Take the lines from the one containing "help@rivo.io" through the end of the material and write them out exactly, omitting pictures.

Data records START

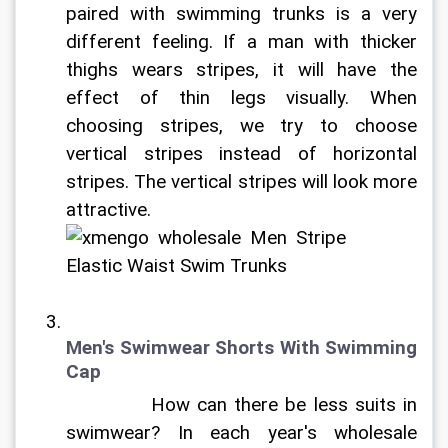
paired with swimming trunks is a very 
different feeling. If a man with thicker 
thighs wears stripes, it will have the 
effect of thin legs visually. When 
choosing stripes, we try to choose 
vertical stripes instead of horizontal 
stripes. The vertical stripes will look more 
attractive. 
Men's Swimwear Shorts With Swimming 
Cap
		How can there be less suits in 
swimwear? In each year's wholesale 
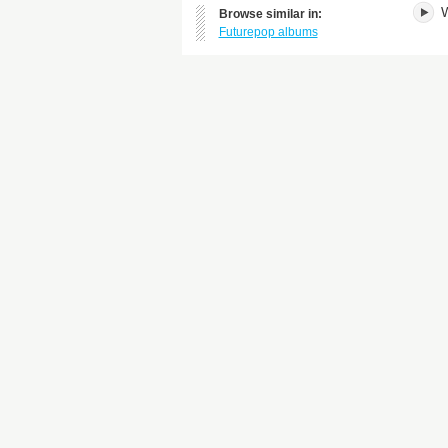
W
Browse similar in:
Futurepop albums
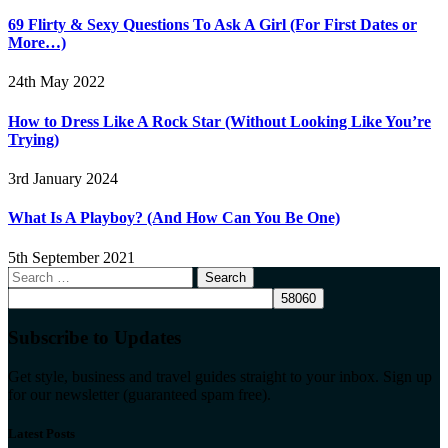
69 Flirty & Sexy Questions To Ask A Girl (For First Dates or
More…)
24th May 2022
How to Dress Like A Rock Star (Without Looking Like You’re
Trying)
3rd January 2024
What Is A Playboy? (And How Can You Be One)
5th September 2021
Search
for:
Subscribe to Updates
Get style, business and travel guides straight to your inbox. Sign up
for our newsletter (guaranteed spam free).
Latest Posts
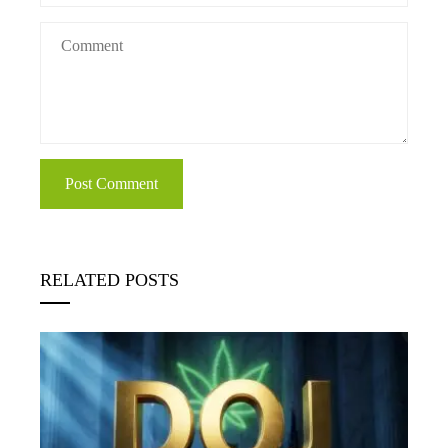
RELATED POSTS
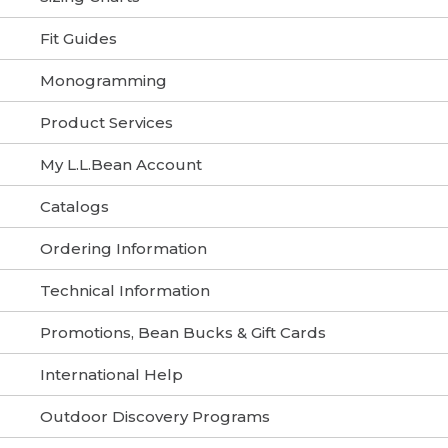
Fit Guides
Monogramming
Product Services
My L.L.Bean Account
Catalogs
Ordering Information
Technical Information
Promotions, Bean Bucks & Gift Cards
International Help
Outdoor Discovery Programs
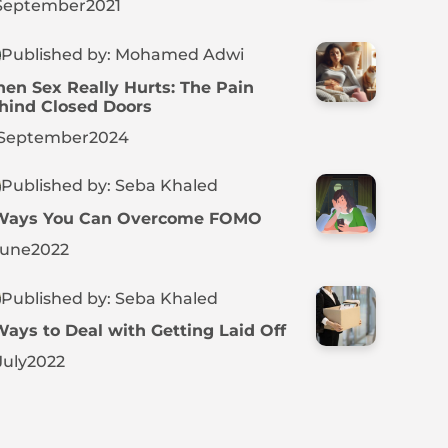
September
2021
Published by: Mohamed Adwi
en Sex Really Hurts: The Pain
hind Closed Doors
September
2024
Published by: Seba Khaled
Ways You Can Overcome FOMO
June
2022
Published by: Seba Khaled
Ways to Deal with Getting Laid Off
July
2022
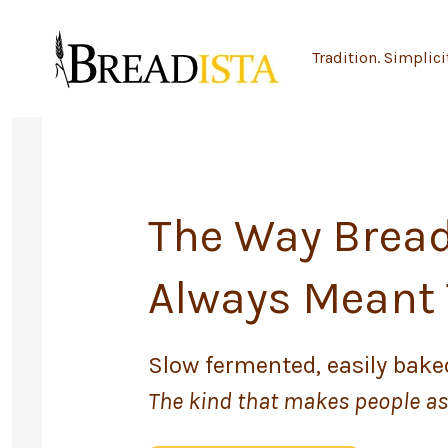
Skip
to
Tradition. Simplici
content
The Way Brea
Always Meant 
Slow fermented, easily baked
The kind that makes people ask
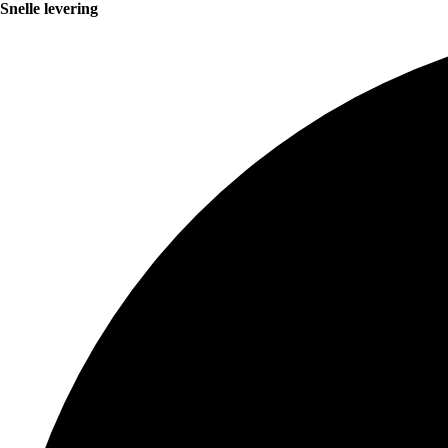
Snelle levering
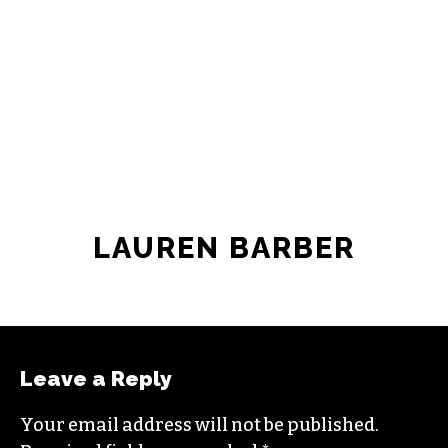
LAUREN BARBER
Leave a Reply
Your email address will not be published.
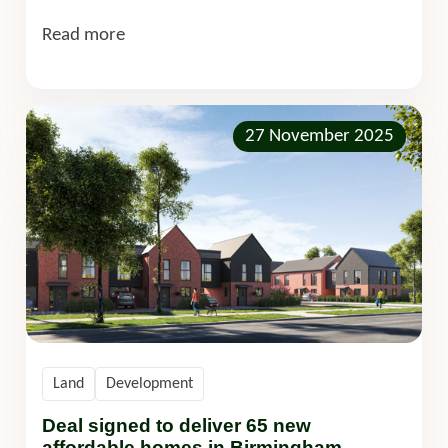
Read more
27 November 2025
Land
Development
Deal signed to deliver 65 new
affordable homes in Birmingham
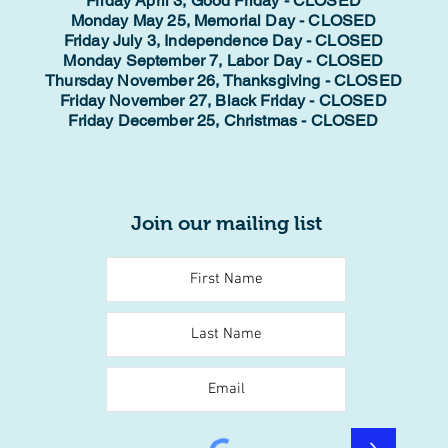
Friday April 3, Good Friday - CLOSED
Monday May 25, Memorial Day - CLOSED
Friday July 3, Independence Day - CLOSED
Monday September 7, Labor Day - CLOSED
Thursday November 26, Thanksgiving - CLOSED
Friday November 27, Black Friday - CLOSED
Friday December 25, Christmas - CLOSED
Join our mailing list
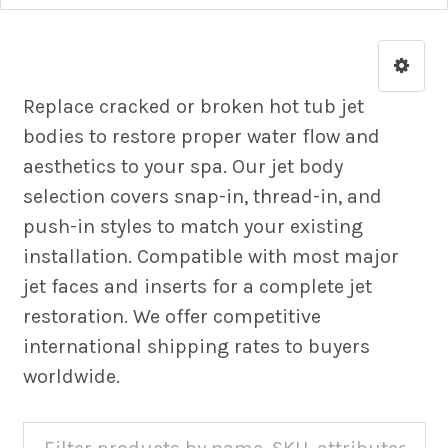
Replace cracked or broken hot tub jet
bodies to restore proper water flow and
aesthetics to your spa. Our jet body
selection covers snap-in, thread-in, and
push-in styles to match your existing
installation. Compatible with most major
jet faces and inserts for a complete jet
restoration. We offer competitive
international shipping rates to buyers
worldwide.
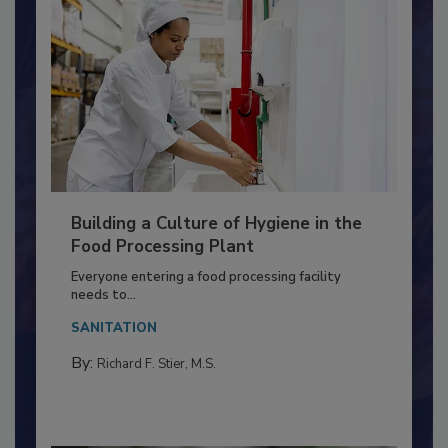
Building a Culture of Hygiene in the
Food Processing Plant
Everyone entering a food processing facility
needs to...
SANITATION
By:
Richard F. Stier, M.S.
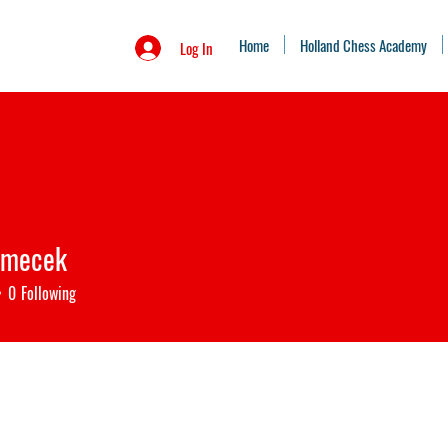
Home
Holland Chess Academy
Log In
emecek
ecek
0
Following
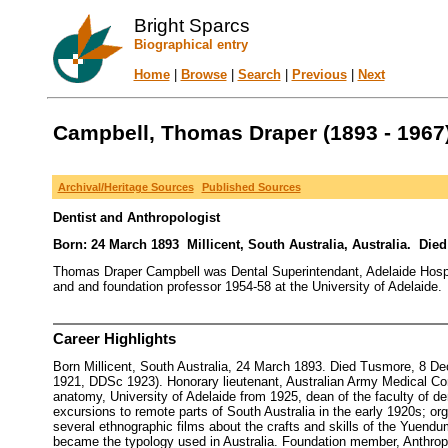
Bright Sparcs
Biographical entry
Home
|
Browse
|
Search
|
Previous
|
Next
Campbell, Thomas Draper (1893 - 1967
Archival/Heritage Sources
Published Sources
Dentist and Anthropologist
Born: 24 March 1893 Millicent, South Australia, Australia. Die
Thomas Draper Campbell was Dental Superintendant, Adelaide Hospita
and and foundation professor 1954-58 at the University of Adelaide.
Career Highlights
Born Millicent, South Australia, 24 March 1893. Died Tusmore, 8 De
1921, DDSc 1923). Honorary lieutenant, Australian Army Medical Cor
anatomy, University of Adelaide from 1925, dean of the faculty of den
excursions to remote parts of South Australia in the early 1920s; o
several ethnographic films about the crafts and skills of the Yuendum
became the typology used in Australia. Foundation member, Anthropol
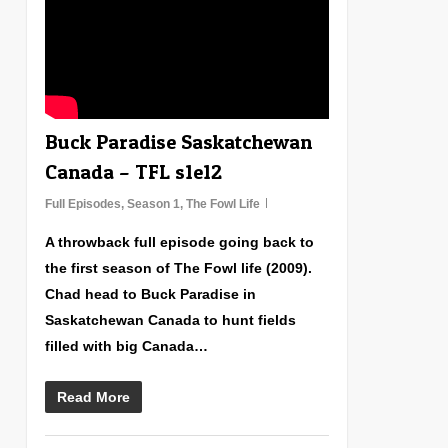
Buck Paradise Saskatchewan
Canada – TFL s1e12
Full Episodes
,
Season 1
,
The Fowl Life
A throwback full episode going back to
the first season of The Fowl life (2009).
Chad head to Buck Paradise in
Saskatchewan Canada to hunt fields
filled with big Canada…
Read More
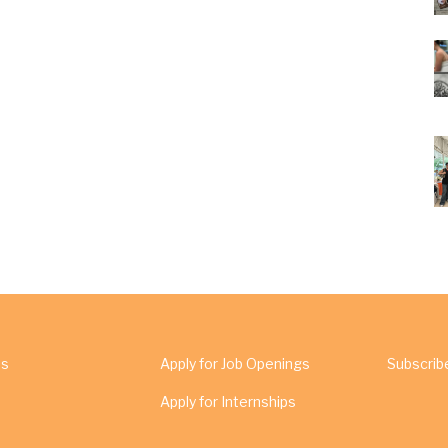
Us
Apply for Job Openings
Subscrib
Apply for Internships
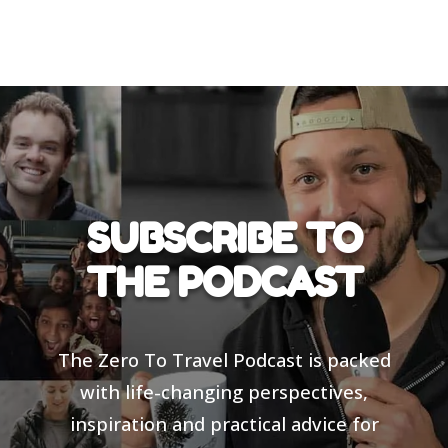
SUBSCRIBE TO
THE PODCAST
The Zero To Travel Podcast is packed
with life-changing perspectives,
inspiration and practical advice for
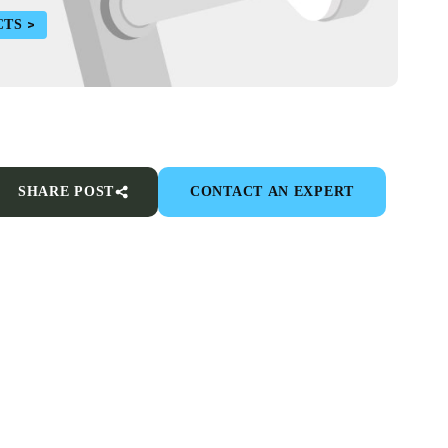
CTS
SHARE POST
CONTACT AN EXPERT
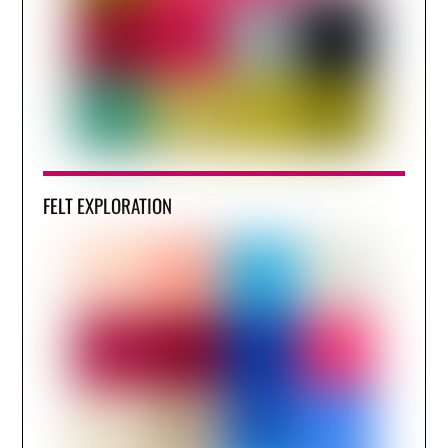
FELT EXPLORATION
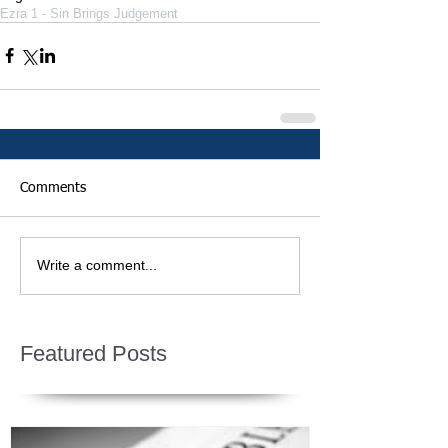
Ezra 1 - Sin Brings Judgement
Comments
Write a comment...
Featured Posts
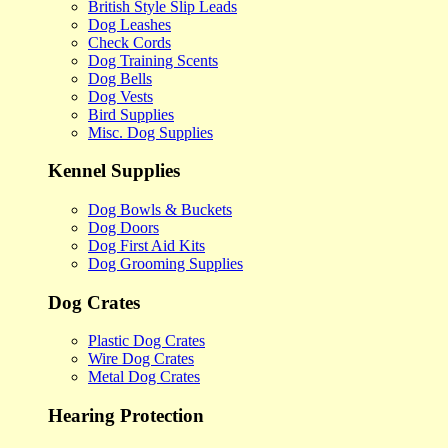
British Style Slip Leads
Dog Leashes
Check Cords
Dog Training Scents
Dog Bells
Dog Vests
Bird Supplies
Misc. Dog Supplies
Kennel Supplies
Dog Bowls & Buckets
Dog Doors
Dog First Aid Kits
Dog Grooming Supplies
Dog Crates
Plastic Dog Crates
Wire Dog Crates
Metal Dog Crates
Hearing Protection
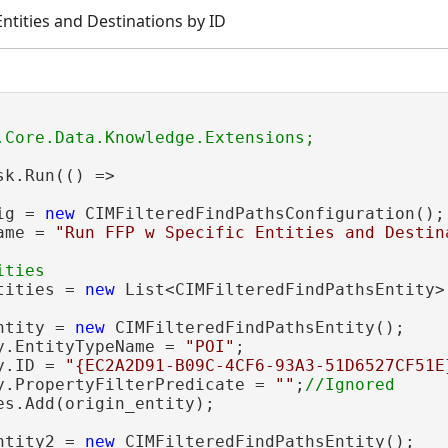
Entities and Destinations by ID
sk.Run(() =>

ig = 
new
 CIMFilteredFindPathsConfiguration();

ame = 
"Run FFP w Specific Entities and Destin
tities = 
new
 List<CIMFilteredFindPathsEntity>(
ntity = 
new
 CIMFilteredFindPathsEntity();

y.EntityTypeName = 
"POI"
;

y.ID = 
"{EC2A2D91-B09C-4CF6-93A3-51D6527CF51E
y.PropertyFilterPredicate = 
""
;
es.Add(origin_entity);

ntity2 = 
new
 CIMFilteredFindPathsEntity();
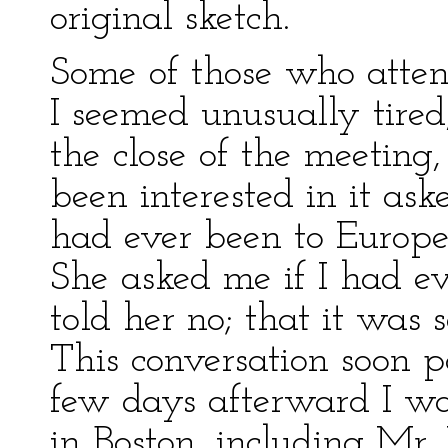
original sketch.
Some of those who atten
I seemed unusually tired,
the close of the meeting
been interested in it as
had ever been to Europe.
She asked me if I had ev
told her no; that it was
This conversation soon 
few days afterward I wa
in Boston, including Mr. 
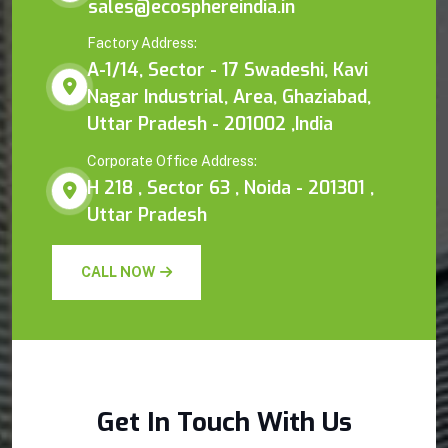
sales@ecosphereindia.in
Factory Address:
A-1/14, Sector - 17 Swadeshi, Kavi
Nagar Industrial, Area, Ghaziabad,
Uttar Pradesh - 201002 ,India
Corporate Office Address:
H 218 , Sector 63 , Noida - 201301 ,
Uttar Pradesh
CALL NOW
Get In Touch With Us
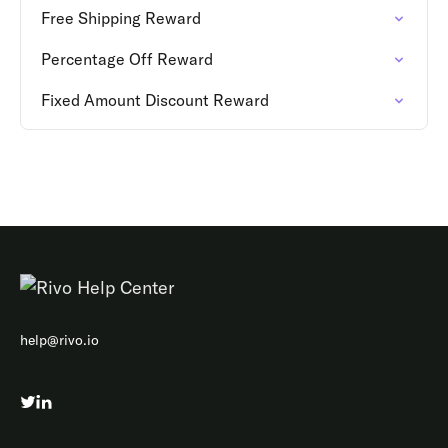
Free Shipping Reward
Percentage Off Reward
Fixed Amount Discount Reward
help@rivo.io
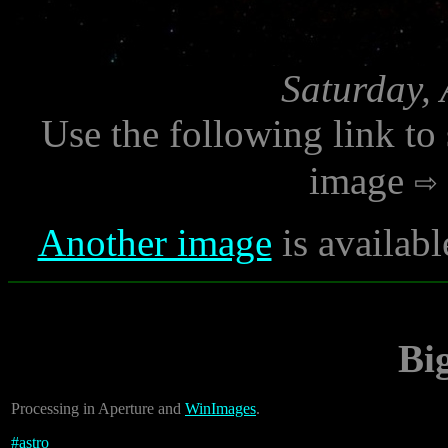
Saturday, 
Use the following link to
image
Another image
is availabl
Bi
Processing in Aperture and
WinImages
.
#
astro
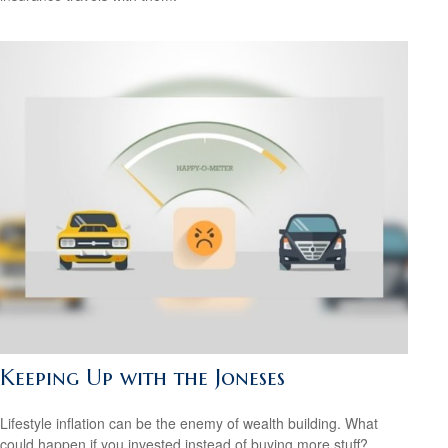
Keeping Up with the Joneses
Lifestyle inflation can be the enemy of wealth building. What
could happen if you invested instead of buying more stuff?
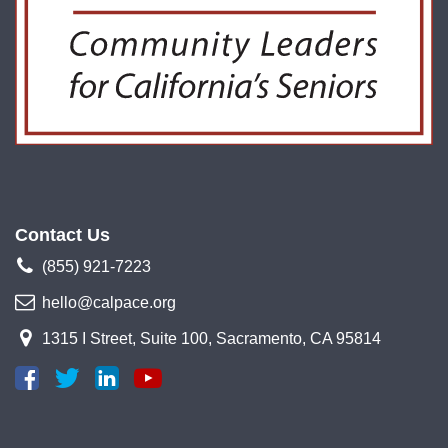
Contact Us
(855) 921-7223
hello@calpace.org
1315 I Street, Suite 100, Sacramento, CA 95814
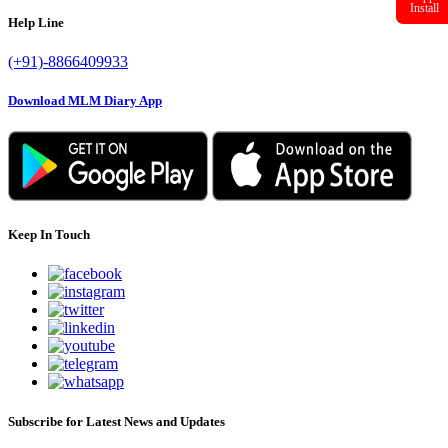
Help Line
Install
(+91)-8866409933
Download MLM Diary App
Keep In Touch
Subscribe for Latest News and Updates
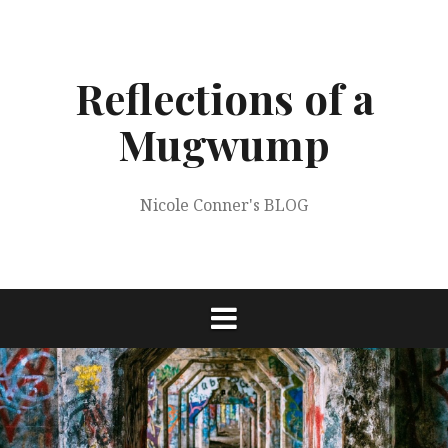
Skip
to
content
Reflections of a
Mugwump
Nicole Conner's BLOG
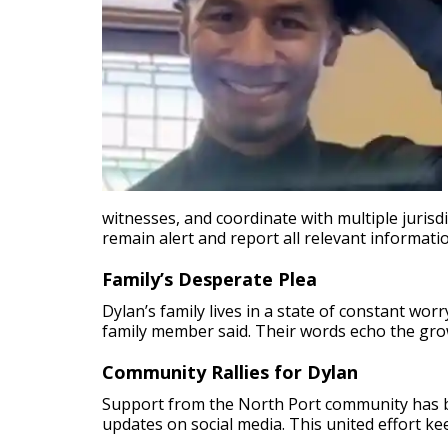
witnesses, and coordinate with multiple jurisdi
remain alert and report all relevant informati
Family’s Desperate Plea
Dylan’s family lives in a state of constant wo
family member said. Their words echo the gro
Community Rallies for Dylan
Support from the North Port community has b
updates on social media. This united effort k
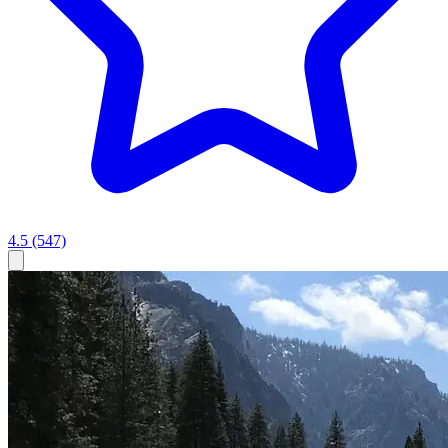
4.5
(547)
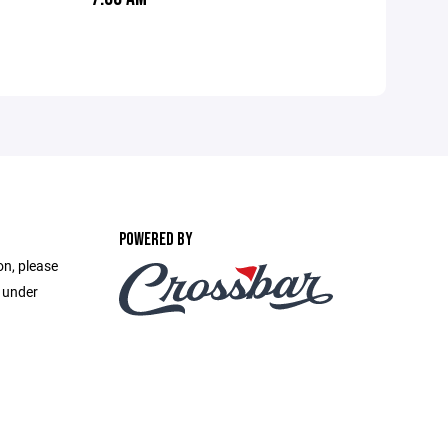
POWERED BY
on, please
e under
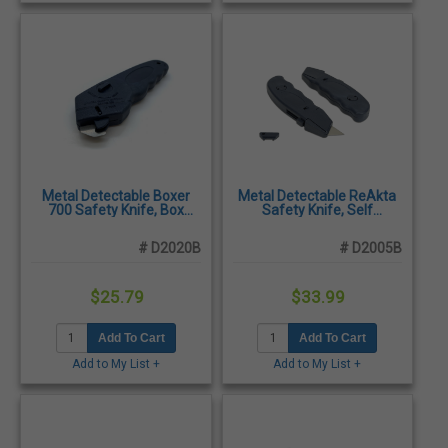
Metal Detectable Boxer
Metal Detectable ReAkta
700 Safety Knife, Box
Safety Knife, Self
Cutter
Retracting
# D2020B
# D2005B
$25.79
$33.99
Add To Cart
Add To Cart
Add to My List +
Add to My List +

Data records END

_Response to the exercise_:
help@rivo.io
Saturday, 
Use the following link to
image
Another image
is availabl
Bi
Processing in Aperture and
WinImages
.
#
astro
Keeping Up with the Joneses
Lifestyle inflation can be the enemy of wealth building. What
could happen if you invested instead of buying more stuff?
Contact Us
(855) 921-7223
hello@calpace.org
1315 I Street, Suite 100, Sacramento, CA 95814
Help Line
Install
(+91)-8866409933
Download MLM Diary App
Keep In Touch
Subscribe for Latest News and Updates
Skip
to
content
Reflections of a
Mugwump
Nicole Conner's BLOG
witnesses, and coordinate with multiple jurisdi
remain alert and report all relevant informati
Family’s Desperate Plea
Dylan’s family lives in a state of constant wo
family member said. Their words echo the gro
Community Rallies for Dylan
Support from the North Port community has b
updates on social media. This united effort k
4.5
(547)
POWERED BY
on, please
e under
Metal Detectable Boxer
Metal Detectable ReAkta
700 Safety Knife, Box
Safety Knife, Self
Cutter
Retracting
# D2020B
# D2005B
$25.79
$33.99
Add To Cart
Add To Cart
Add to My List +
Add to My List +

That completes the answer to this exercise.